6. Roomless leaderships

I bet most of the important decisions are not made in Teams/Zoom or Google Meet calls as remote or hybrid work is the new norm. That approach is dead. We are in need of a new skill, which we’ll be calling “roomless leadership.” It’s not about writing well in Slack. It’s about structuring one’s thoughts so they persuade without physical presence, presenting convincing data, anticipating counterarguments, and beating them. This is the way to go, granted that any idea must fit into these 5 rules:

  • Problem statement – here’s what’s not working and how much it’s affecting things.
  • Proposed solution – be specific, giving needed details.
  • Tradeoffs – honestly state what you gain and/or lose.
  • Measurable results – say what outcomes you expect.
  • Questions – show what you haven’t figured out yet, inviting further discussion.

Roomless leadership is a very powerful skill because it teaches you clarity of thinking since you can’t cut corners in writing. It allows everyone to have a say, where the best ideas win based on how good they are, not who’s been there the longest. It also encourages you to carefully consider your ideas before sharing them. Last but not least, it creates less meeting fatigue.

7. Cognitive resilience

Too much of everything, don’t you agree?
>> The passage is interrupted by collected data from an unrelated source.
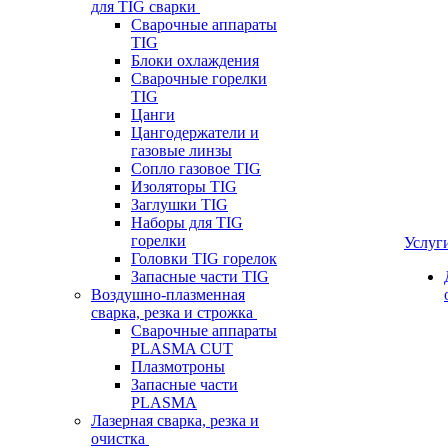
для TIG сварки
Сварочные аппараты
TIG
Блоки охлаждения
Сварочные горелки
TIG
Цанги
Цангодержатели и
газовые линзы
Сопло газовое TIG
Изоляторы TIG
Заглушки TIG
Наборы для TIG
горелки
Услуг
Головки TIG горелок
Запасные части TIG
Воздушно-плазменная
сварка, резка и строжка
Сварочные аппараты
PLASMA CUT
Плазмотроны
Запасные части
PLASMA
Лазерная сварка, резка и
очистка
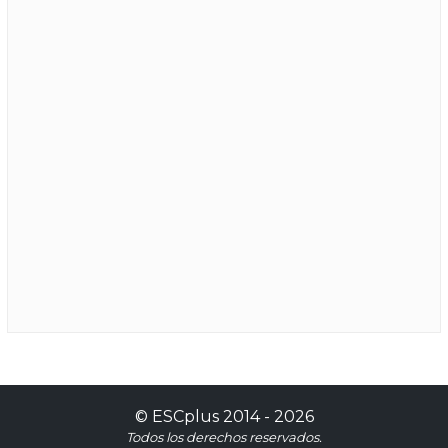
©
ESCplus
2014 -
2026
Todos los derechos reservados.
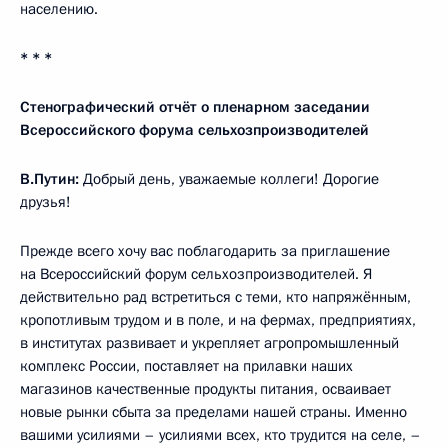
населению.
* * *
Стенографический отчёт о пленарном заседании
Всероссийского форума сельхозпроизводителей
В.Путин:
Добрый день, уважаемые коллеги! Дорогие
друзья!
Прежде всего хочу вас поблагодарить за приглашение
на Всероссийский форум сельхозпроизводителей. Я
действительно рад встретиться с теми, кто напряжённым,
кропотливым трудом и в поле, и на фермах, предприятиях,
в институтах развивает и укрепляет агропромышленный
комплекс России, поставляет на прилавки наших
магазинов качественные продукты питания, осваивает
новые рынки сбыта за пределами нашей страны. Именно
вашими усилиями – усилиями всех, кто трудится на селе, –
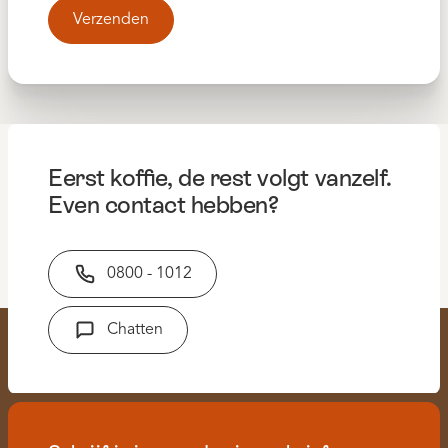
Eerst koffie, de rest volgt vanzelf.
Even contact hebben?
0800 - 1012
Chatten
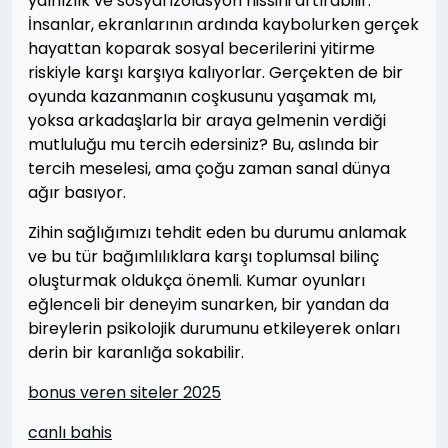
yalnızlık ve sosyal izolasyon hissini artırabilir.
İnsanlar, ekranlarının ardında kaybolurken gerçek
hayattan koparak sosyal becerilerini yitirme
riskiyle karşı karşıya kalıyorlar. Gerçekten de bir
oyunda kazanmanın coşkusunu yaşamak mı,
yoksa arkadaşlarla bir araya gelmenin verdiği
mutluluğu mu tercih edersiniz? Bu, aslında bir
tercih meselesi, ama çoğu zaman sanal dünya
ağır basıyor.
Zihin sağlığımızı tehdit eden bu durumu anlamak
ve bu tür bağımlılıklara karşı toplumsal bilinç
oluşturmak oldukça önemli. Kumar oyunları
eğlenceli bir deneyim sunarken, bir yandan da
bireylerin psikolojik durumunu etkileyerek onları
derin bir karanlığa sokabilir.
bonus veren siteler 2025
canlı bahis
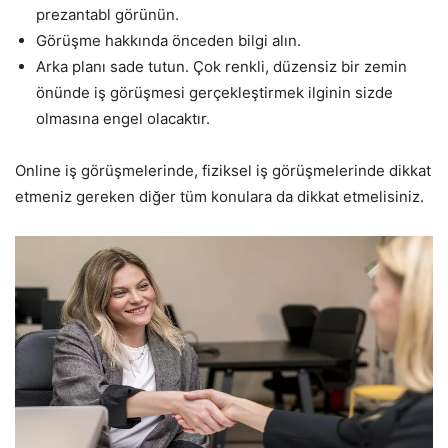
prezantabl görünün.
Görüşme hakkında önceden bilgi alın.
Arka planı sade tutun. Çok renkli, düzensiz bir zemin
önünde iş görüşmesi gerçekleştirmek ilginin sizde
olmasına engel olacaktır.
Online iş görüşmelerinde, fiziksel iş görüşmelerinde dikkat
etmeniz gereken diğer tüm konulara da dikkat etmelisiniz.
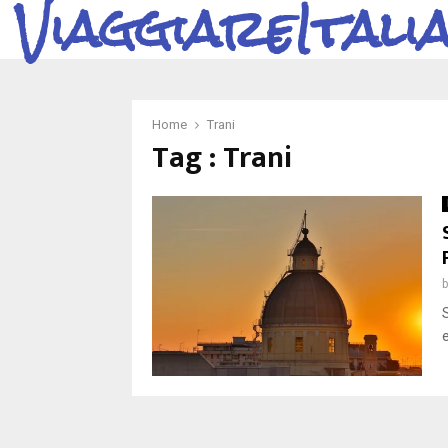
ViaggiareItali
Home
Trani
Tag : Trani
S
e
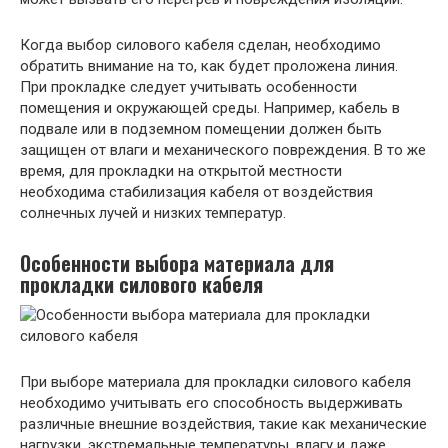
Когда выбор силового кабеля сделан, необходимо
обратить внимание на то, как будет проложена линия.
При прокладке следует учитывать особенности
помещения и окружающей среды. Например, кабель в
подвале или в подземном помещении должен быть
защищен от влаги и механического повреждения. В то же
время, для прокладки на открытой местности
необходима стабилизация кабеля от воздействия
солнечных лучей и низких температур.
Особенности выбора материала для
прокладки силового кабеля
При выборе материала для прокладки силового кабеля
необходимо учитывать его способность выдерживать
различные внешние воздействия, такие как механические
нагрузки, экстремальные температуры, влагу и даже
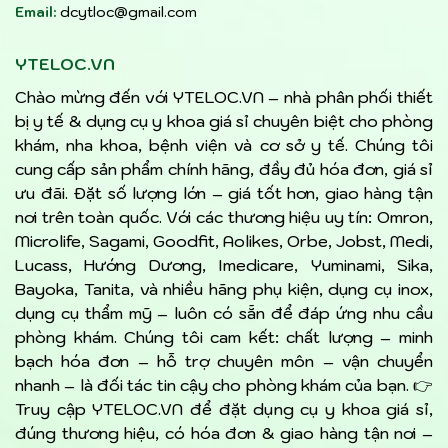
Email:
dcytloc@gmail.com
YTELOC.VN
Chào mừng đến với YTELOC.VN – nhà phân phối thiết
bị y tế & dụng cụ y khoa giá sỉ chuyên biệt cho phòng
khám, nha khoa, bệnh viện và cơ sở y tế. Chúng tôi
cung cấp sản phẩm chính hãng, đầy đủ hóa đơn, giá sỉ
ưu đãi. Đặt số lượng lớn – giá tốt hơn, giao hàng tận
nơi trên toàn quốc. Với các thương hiệu uy tín: Omron,
Microlife, Sagami, Goodfit, Aolikes, Orbe, Jobst, Medi,
Lucass, Hướng Dương, Imedicare, Yuminami, Sika,
Bayoka, Tanita, và nhiều hãng phụ kiện, dụng cụ inox,
dụng cụ thẩm mỹ – luôn có sẵn để đáp ứng nhu cầu
phòng khám. Chúng tôi cam kết: chất lượng – minh
bạch hóa đơn – hỗ trợ chuyên môn – vận chuyển
nhanh – là đối tác tin cậy cho phòng khám của bạn. 👉
Truy cập YTELOC.VN để đặt dụng cụ y khoa giá sỉ,
đúng thương hiệu, có hóa đơn & giao hàng tận nơi –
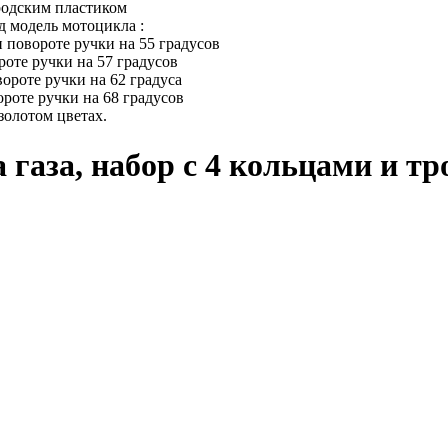
родским пластиком
д модель мотоцикла :
 повороте ручки на 55 градусов
роте ручки на 57 градусов
ороте ручки на 62 градуса
ороте ручки на 68 градусов
золотом цветах.
 газа, набор с 4 кольцами и тр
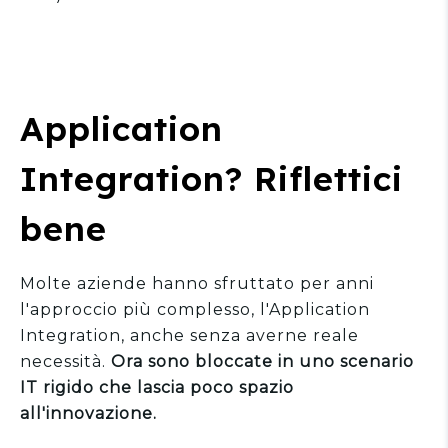
Application
Integration? Riflettici
bene
Molte aziende hanno sfruttato per anni
l'approccio più complesso, l'Application
Integration, anche senza averne reale
necessità.
Ora sono bloccate in uno scenario
IT rigido che lascia poco spazio
all'innovazione.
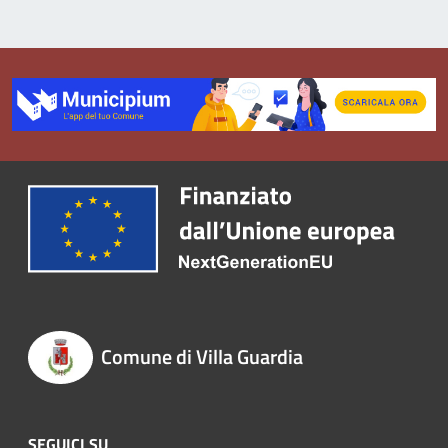
Comune di Villa Guardia
SEGUICI SU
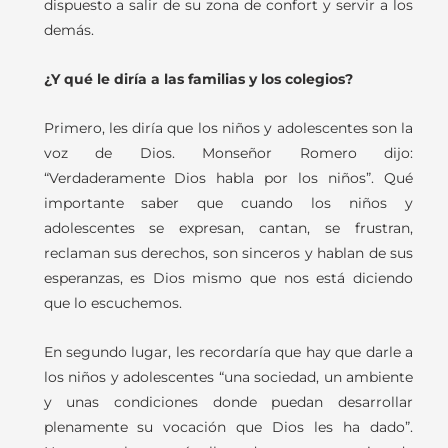
dispuesto a salir de su zona de confort y servir a los
demás.
¿Y qué le diría a las familias y los colegios?
Primero, les diría que los niños y adolescentes son la
voz de Dios. Monseñor Romero dijo:
“Verdaderamente Dios habla por los niños”. Qué
importante saber que cuando los niños y
adolescentes se expresan, cantan, se frustran,
reclaman sus derechos, son sinceros y hablan de sus
esperanzas, es Dios mismo que nos está diciendo
que lo escuchemos.
En segundo lugar, les recordaría que hay que darle a
los niños y adolescentes “una sociedad, un ambiente
y unas condiciones donde puedan desarrollar
plenamente su vocación que Dios les ha dado”.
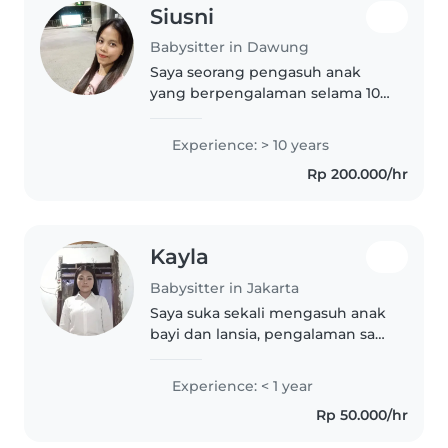
Siusni
Babysitter in Dawung
Saya seorang pengasuh anak
yang berpengalaman selama 10
tahun dengan anak usia bayi,
balita, dan anak pra-sekolah.
Experience: > 10 years
Saya memiliki anak sendiri, jadi
Rp 200.000/hr
saya memahami peran orang tua
dengan..
Kayla
Babysitter in Jakarta
Saya suka sekali mengasuh anak
bayi dan lansia, pengalaman saya
pernah mengasuh baby 2 bulan
selama 5 bulan keseharian
Experience: < 1 year
selama mengasuh saya
Rp 50.000/hr
menjemur nya, memandikan,
mengajak nya mengobrol,..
Thousands of AI tools, hundreds of work messages per day, 20 “critical” updates, 100 “must learn” skills, and so on. The result of it would probably be paralysis, not productivity. Hays Viewpoint 2026 found that only about one in five workers feel confident that their job opportunities will improve in the next few years. Gallup survey of US workers even came up with an abbreviation, FOBO, meaning “fear of becoming obsolete.” Little wonder we feel overwhelmed, dreading that AI will take over our jobs. Worry not; this gripping fear is conquerable.

Early in 2025, at our company, we noticed that some junior developers were anxious, checking Google Chat way too often and reading every AI newsletter there was. They looked busy but achieved little despite using AI tools for help. Or because of them? We took action and started thinking of Fridays as “Deep Work Fridays.” That meant no meetings (if possible), minimum Google Chat notifications, and “quick questions.” After a month or two, we realized that Fridays became the most productive day of the week. Junior developers were able to complete the tasks that required their full concentration. It became apparent that constant connectivity didn’t equal productivity.

So, the advice here is to identify noise that is safe to ignore, like work messages that do not mention you, most “MUST READ” articles, and LinkedIn noise (“if you’re not learning X, you’re falling behind”). Protect your attention like it’s salary-dependent.

8. Storytelling

AI can analyze data. AI can generate reports. AI can make visual art. AI can compose music. AI cannot create compelling narratives, as this is a human element. 

We are in our AI era, where storytelling skills matter more than ever before. There is no doubt that there is more and more data now, and someone must translate this data into meaning. It’s about seeing the human aspect in it, making people feel and not just know, crafting narrative which moves people to taking action. Here’s an example of a bad presentation of employee turnover numbers “The number of people leaving their jobs has gone up by 12% compared to the previous three months. The main reasons are dissatisfaction with pay (34%), feeling that work and personal life are out of balance (28%), and not enough opportunities to grow in their careers (22%). The remaining 16% left for other reasons”. If we add the human emotional intelligence, the same speech sounds far better like “We’re losing one team member roughly every three weeks. Last month, X from the engineering team left to work for a competitor who paid her 20% more. The month before that, Y, our top designer, also left. When someone leaves, it costs us about $45,000 to find and train a new person, and it takes from 3 to 6 months for them to get fully up to speed. At this pace, by the end of the year, half of our team will be new hires. Think about it: half of the team might not know our projects, our clients or how we do things. This means we’re losing the deep knowledge and experience that give us an advantage over our competitors.” Only after that we can visualize the problem and feel the cost of staff turnover. Fathom it – same data, different stories. The former demonstrates abstract numbers, the latter shows real people and real consequences. The key difference is empathy! Machines don’t have that.

In a world where everyone has access to the same data thanks to AI, the distinction is who can make that data matter.

Having an Edge That AI Can’t Imitate

Here’s a brief recap of those 8 skills getting more and more valuable as AI gets smarter:

  • Critical thinking – people supervising the supervisor (AI).
  • Prompt fluency – knowing when not to use AI. when you are perfectly capable of finding the answer yourself.
  • Interdisciplinary knowledge – connect at first glance unrelated to bring innovation and out of box thinking.
  • Ethics in grey zones – humans are more than just numbers and metrics, we act as moral compass and not machines.
  • Unlearning – learning how to unlearn discarding outdated information and not being afraid of it.
  • Roomless leaderships – persuading through clarity without physical presence.
  • Cognitive resilience – choosing what to pay attention to in this chaos is the new superpower.

Storytelling – humans craft stories that change minds; AI lacks empathy for that sort of thing.

They all have one thing in common – these skills become more priceless because of AI. Artificial intelligence turns technical abilities into common skills, so what makes someone stand out now are their human skills.

If you’re reading this as a student or junior professional worried about your career in the AI era, here’s what I want you to know: your career security in 2026 isn’t about competing with AI. It’s about developing skills so uniquely human that AI makes them more precious, not less. The next time you feel anxious about AI taking jobs, ask yourself if you are developing skills that are becoming more treasured in the AI world. If the answer is ‘yes’, you won’t just survive, you will thrive.

The future is about people learning how to work together with AI – leading it, following it and sometimes staying out of each other’s way.